> [REQUIRED ACTION]: The task calls for every line of the data to be retyped exactly.

[[ INFORMATION SUPPLIED open ]]

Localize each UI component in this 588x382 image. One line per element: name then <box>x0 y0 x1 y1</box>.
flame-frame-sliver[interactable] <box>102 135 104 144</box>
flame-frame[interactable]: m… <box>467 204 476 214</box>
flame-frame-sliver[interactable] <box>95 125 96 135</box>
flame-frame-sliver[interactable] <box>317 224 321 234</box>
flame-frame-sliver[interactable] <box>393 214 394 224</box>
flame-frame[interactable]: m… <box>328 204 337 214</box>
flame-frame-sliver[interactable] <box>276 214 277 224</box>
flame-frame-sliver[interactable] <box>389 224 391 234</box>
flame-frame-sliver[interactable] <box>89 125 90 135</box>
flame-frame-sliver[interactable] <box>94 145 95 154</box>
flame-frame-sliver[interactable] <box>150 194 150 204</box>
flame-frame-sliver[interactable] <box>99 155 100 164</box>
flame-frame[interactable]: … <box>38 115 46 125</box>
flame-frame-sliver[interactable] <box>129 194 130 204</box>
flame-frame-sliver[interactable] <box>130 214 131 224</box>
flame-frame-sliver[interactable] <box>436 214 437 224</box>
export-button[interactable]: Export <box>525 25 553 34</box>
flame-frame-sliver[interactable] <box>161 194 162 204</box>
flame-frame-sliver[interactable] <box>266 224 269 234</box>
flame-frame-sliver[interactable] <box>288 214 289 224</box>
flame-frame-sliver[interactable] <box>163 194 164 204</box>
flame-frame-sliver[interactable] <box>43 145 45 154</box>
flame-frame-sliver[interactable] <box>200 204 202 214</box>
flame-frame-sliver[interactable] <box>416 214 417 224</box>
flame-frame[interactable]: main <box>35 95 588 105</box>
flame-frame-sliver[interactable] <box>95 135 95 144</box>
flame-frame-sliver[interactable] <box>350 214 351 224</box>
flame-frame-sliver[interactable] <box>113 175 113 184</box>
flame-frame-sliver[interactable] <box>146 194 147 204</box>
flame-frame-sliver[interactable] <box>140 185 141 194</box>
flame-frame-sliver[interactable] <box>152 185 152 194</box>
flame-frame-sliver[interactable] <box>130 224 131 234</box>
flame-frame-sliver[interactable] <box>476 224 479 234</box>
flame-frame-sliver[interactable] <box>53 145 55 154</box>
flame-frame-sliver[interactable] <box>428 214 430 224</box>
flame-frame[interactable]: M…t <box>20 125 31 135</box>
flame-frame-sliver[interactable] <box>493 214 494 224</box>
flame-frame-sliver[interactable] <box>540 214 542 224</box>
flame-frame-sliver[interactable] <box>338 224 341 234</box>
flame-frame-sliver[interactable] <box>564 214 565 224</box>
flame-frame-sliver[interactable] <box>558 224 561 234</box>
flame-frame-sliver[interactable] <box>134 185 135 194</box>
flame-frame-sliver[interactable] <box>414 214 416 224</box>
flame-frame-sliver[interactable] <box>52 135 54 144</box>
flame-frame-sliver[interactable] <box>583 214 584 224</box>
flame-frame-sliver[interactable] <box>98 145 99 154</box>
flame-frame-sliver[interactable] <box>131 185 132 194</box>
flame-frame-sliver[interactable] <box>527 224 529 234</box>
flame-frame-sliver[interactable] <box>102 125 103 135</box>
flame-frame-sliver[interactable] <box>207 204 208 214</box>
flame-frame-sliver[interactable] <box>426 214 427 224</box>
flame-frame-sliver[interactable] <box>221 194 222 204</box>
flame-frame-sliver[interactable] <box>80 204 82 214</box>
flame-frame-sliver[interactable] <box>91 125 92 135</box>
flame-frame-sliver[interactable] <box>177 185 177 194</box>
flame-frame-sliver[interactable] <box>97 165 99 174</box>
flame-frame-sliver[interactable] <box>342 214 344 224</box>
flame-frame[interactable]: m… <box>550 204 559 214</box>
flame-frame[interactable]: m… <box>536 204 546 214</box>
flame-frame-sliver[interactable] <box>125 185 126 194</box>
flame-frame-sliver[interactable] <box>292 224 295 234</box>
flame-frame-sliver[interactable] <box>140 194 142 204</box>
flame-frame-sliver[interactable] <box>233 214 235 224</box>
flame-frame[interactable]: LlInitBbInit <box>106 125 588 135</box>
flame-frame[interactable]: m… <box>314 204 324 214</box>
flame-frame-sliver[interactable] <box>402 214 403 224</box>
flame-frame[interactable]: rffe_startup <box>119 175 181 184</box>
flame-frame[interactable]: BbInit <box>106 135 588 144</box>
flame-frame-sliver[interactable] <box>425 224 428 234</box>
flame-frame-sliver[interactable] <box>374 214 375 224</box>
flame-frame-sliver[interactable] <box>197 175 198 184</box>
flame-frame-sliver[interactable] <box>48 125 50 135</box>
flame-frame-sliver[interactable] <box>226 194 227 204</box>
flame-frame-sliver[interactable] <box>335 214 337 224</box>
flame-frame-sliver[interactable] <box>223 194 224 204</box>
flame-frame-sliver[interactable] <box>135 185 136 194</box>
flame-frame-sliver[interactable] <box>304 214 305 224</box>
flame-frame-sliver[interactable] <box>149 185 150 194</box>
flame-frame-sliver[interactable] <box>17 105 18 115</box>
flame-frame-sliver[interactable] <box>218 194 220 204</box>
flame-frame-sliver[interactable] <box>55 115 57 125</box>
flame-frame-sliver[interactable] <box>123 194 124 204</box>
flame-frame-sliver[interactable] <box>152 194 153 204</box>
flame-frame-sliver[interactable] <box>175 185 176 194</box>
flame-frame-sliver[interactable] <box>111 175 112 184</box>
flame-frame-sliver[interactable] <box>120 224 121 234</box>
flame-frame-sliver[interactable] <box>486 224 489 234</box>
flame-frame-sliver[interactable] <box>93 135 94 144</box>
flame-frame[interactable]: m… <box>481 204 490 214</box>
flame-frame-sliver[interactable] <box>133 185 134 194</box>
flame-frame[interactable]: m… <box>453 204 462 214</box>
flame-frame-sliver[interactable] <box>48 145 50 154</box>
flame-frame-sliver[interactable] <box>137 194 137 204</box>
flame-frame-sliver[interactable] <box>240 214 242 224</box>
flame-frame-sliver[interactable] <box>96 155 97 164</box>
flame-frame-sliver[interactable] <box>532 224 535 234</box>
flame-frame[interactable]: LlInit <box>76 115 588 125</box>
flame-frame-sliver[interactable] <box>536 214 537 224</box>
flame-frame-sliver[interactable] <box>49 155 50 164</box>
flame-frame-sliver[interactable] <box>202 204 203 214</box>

[[ INFORMATION SUPPLIED closed ]]

> [WRITTEN RESPONSE]:
Localize each UI component in this 588x382 image. One line per element: name then <box>x0 y0 x1 y1</box>.
flame-frame-sliver[interactable] <box>102 135 104 144</box>
flame-frame[interactable]: m… <box>467 204 476 214</box>
flame-frame-sliver[interactable] <box>95 125 96 135</box>
flame-frame-sliver[interactable] <box>317 224 321 234</box>
flame-frame-sliver[interactable] <box>393 214 394 224</box>
flame-frame[interactable]: m… <box>328 204 337 214</box>
flame-frame-sliver[interactable] <box>276 214 277 224</box>
flame-frame-sliver[interactable] <box>389 224 391 234</box>
flame-frame-sliver[interactable] <box>89 125 90 135</box>
flame-frame-sliver[interactable] <box>94 145 95 154</box>
flame-frame-sliver[interactable] <box>150 194 150 204</box>
flame-frame-sliver[interactable] <box>99 155 100 164</box>
flame-frame[interactable]: … <box>38 115 46 125</box>
flame-frame-sliver[interactable] <box>129 194 130 204</box>
flame-frame-sliver[interactable] <box>130 214 131 224</box>
flame-frame-sliver[interactable] <box>436 214 437 224</box>
export-button[interactable]: Export <box>525 25 553 34</box>
flame-frame-sliver[interactable] <box>161 194 162 204</box>
flame-frame-sliver[interactable] <box>266 224 269 234</box>
flame-frame-sliver[interactable] <box>288 214 289 224</box>
flame-frame-sliver[interactable] <box>163 194 164 204</box>
flame-frame-sliver[interactable] <box>43 145 45 154</box>
flame-frame-sliver[interactable] <box>200 204 202 214</box>
flame-frame-sliver[interactable] <box>416 214 417 224</box>
flame-frame[interactable]: main <box>35 95 588 105</box>
flame-frame-sliver[interactable] <box>95 135 95 144</box>
flame-frame-sliver[interactable] <box>350 214 351 224</box>
flame-frame-sliver[interactable] <box>113 175 113 184</box>
flame-frame-sliver[interactable] <box>146 194 147 204</box>
flame-frame-sliver[interactable] <box>140 185 141 194</box>
flame-frame-sliver[interactable] <box>152 185 152 194</box>
flame-frame-sliver[interactable] <box>130 224 131 234</box>
flame-frame-sliver[interactable] <box>476 224 479 234</box>
flame-frame-sliver[interactable] <box>53 145 55 154</box>
flame-frame-sliver[interactable] <box>428 214 430 224</box>
flame-frame[interactable]: M…t <box>20 125 31 135</box>
flame-frame-sliver[interactable] <box>493 214 494 224</box>
flame-frame-sliver[interactable] <box>540 214 542 224</box>
flame-frame-sliver[interactable] <box>338 224 341 234</box>
flame-frame-sliver[interactable] <box>564 214 565 224</box>
flame-frame-sliver[interactable] <box>558 224 561 234</box>
flame-frame-sliver[interactable] <box>134 185 135 194</box>
flame-frame-sliver[interactable] <box>414 214 416 224</box>
flame-frame-sliver[interactable] <box>52 135 54 144</box>
flame-frame-sliver[interactable] <box>583 214 584 224</box>
flame-frame-sliver[interactable] <box>98 145 99 154</box>
flame-frame-sliver[interactable] <box>131 185 132 194</box>
flame-frame-sliver[interactable] <box>527 224 529 234</box>
flame-frame-sliver[interactable] <box>102 125 103 135</box>
flame-frame-sliver[interactable] <box>207 204 208 214</box>
flame-frame-sliver[interactable] <box>426 214 427 224</box>
flame-frame-sliver[interactable] <box>221 194 222 204</box>
flame-frame-sliver[interactable] <box>80 204 82 214</box>
flame-frame-sliver[interactable] <box>91 125 92 135</box>
flame-frame-sliver[interactable] <box>177 185 177 194</box>
flame-frame-sliver[interactable] <box>97 165 99 174</box>
flame-frame-sliver[interactable] <box>342 214 344 224</box>
flame-frame[interactable]: m… <box>550 204 559 214</box>
flame-frame[interactable]: m… <box>536 204 546 214</box>
flame-frame-sliver[interactable] <box>125 185 126 194</box>
flame-frame-sliver[interactable] <box>292 224 295 234</box>
flame-frame-sliver[interactable] <box>140 194 142 204</box>
flame-frame-sliver[interactable] <box>233 214 235 224</box>
flame-frame[interactable]: LlInitBbInit <box>106 125 588 135</box>
flame-frame[interactable]: m… <box>314 204 324 214</box>
flame-frame-sliver[interactable] <box>402 214 403 224</box>
flame-frame[interactable]: rffe_startup <box>119 175 181 184</box>
flame-frame[interactable]: BbInit <box>106 135 588 144</box>
flame-frame-sliver[interactable] <box>425 224 428 234</box>
flame-frame-sliver[interactable] <box>374 214 375 224</box>
flame-frame-sliver[interactable] <box>197 175 198 184</box>
flame-frame-sliver[interactable] <box>48 125 50 135</box>
flame-frame-sliver[interactable] <box>226 194 227 204</box>
flame-frame-sliver[interactable] <box>335 214 337 224</box>
flame-frame-sliver[interactable] <box>223 194 224 204</box>
flame-frame-sliver[interactable] <box>135 185 136 194</box>
flame-frame-sliver[interactable] <box>304 214 305 224</box>
flame-frame-sliver[interactable] <box>149 185 150 194</box>
flame-frame-sliver[interactable] <box>17 105 18 115</box>
flame-frame-sliver[interactable] <box>218 194 220 204</box>
flame-frame-sliver[interactable] <box>55 115 57 125</box>
flame-frame-sliver[interactable] <box>123 194 124 204</box>
flame-frame-sliver[interactable] <box>152 194 153 204</box>
flame-frame-sliver[interactable] <box>175 185 176 194</box>
flame-frame-sliver[interactable] <box>111 175 112 184</box>
flame-frame-sliver[interactable] <box>120 224 121 234</box>
flame-frame-sliver[interactable] <box>486 224 489 234</box>
flame-frame-sliver[interactable] <box>93 135 94 144</box>
flame-frame[interactable]: m… <box>481 204 490 214</box>
flame-frame-sliver[interactable] <box>133 185 134 194</box>
flame-frame[interactable]: m… <box>453 204 462 214</box>
flame-frame-sliver[interactable] <box>48 145 50 154</box>
flame-frame-sliver[interactable] <box>137 194 137 204</box>
flame-frame-sliver[interactable] <box>240 214 242 224</box>
flame-frame-sliver[interactable] <box>96 155 97 164</box>
flame-frame-sliver[interactable] <box>532 224 535 234</box>
flame-frame[interactable]: LlInit <box>76 115 588 125</box>
flame-frame-sliver[interactable] <box>536 214 537 224</box>
flame-frame-sliver[interactable] <box>49 155 50 164</box>
flame-frame-sliver[interactable] <box>202 204 203 214</box>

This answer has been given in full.